Olhar pela Lente

Data de início do projeto: 9/1/2018 • Data de fim do projeto: 12/6/2018 • Responsável: Pedro Alves • pmalves@porto.ucp.ptLocalização: Vila Verde (Braga)

“Olhar pela Lente” foi um projeto de educação pelo cinema realizado durante o primeiro semestre de 2018 em Vila Verde, no distrito de Braga (Portugal). Proposto e dinamizado na Escola Secundária de Vila Verde (ESVV) e apoiado pela Câmara Municipal local, o projeto integrou o “Plano Integrado e Inovador de Combate ao Insucesso Escolar”, coordenado pela Comunidade Intermunicipal do Cávado. Ao ser financiado pelo Programa Europa 2020 através do referido Plano, o projeto contou com serviços de capacitação e material de filmagem (câmaras, objetivas, tripés e sliders), de iluminação (kits de iluminação e refletores) e de som (microfones) exclusivamente adscritos ao projeto.

Apontando à equidade, igualdade de oportunidades e formação de qualidade destacadas na missão do projeto educativo da ESVV, o “Olhar pela Lente” assumiu como áreas de intervenção prioritária a melhoria dos resultados escolares dos alunos e a elevação dos seus patamares comportamentais, motivacionais e culturais. Os dois formadores externos contratados (professores universitários na área do cinema) trabalharam com 5 professores (equipa interna) da ESVV e com cerca de 160 alunos procedentes de 7 turmas do 10º ano de áreas não-artísticas do ensino regular (Humanidades) e profissional (Contabilidade, Informática, Psicossocial, Saúde e Turismo). Propondo a pré-produção, produção e pós-produção de curtas-metragens, o projeto teve como principais objetivos: estimular a reflexão dos alunos (e dos professores) sobre a história do cinema e a sua função social; reconhecer o cinema como uma manifestação cultural e artística; e desenvolver a literacia fílmica, a sensibilidade estética e o espírito crítico.

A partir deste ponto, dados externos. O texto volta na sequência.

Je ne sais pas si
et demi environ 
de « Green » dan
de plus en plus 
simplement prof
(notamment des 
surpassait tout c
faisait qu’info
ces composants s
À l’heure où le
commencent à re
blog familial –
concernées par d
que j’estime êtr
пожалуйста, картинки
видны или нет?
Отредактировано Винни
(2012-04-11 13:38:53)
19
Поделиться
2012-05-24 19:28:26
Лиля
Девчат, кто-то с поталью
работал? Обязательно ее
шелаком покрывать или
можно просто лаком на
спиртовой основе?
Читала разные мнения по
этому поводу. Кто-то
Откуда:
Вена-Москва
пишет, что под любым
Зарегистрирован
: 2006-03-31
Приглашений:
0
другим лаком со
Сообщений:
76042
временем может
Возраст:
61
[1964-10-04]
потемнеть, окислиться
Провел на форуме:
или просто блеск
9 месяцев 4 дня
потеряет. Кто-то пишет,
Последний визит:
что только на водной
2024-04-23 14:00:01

O projeto envolveu 16 semanas de trabalho com os alunos. A cada uma das turmas participantes foram atribuídos 90 minutos semanais para a participação nas sessões com os formadores externos. A distribuição dos conteúdos e das atividades pelas 16 semanas procurou um equilíbrio entre abordagens teóricas e práticas, submetidas à ordem e progressão natural das diferentes etapas e cargos de um trabalho profissional de produção fílmica (argumento, produção, realização, direção de fotografia, direção de som, direção de arte, montagem, etc.). Além disso, contemplou a exibição final dos projetos dos alunos num dos principais espaços comunitários da região (Centro de Artes e Cultura de Vila Verde), um fator extra de motivação para o trabalho estudantil e para a consecução dos objetivos pedagógicos e socioculturais do projeto.

Todos os grupos formados foram capazes de produzir uma curta-metragem, desde a idealização da história até às decisões de filmagem e edição do seu filme. Com maior ou menor investimento de tempo não-letivo, as várias equipas encontraram autonomamente as soluções e responsabilizaram-se pelas decisões que conduziram o seu projeto até ao produto final. Ainda que formadores e professores tenham estado sempre presentes para aconselhamento e auxílio em determinadas dificuldades dos alunos (sempre com a consciência de interferir o menos possível com o seu critério criativo), a metodologia revelou-se acertada para envolver os estudantes com um trabalho quase exclusivamente dependente das suas escolhas, das suas posturas e das suas tarefas. Além do mais, permitiu traduzir narrativa e cinematograficamente temas e preocupações próprias das suas vidas pessoais e coletivas, oferecendo-lhes, na arte, um espaço de manifestação, indagação e reflexão colaborativa e partilhada.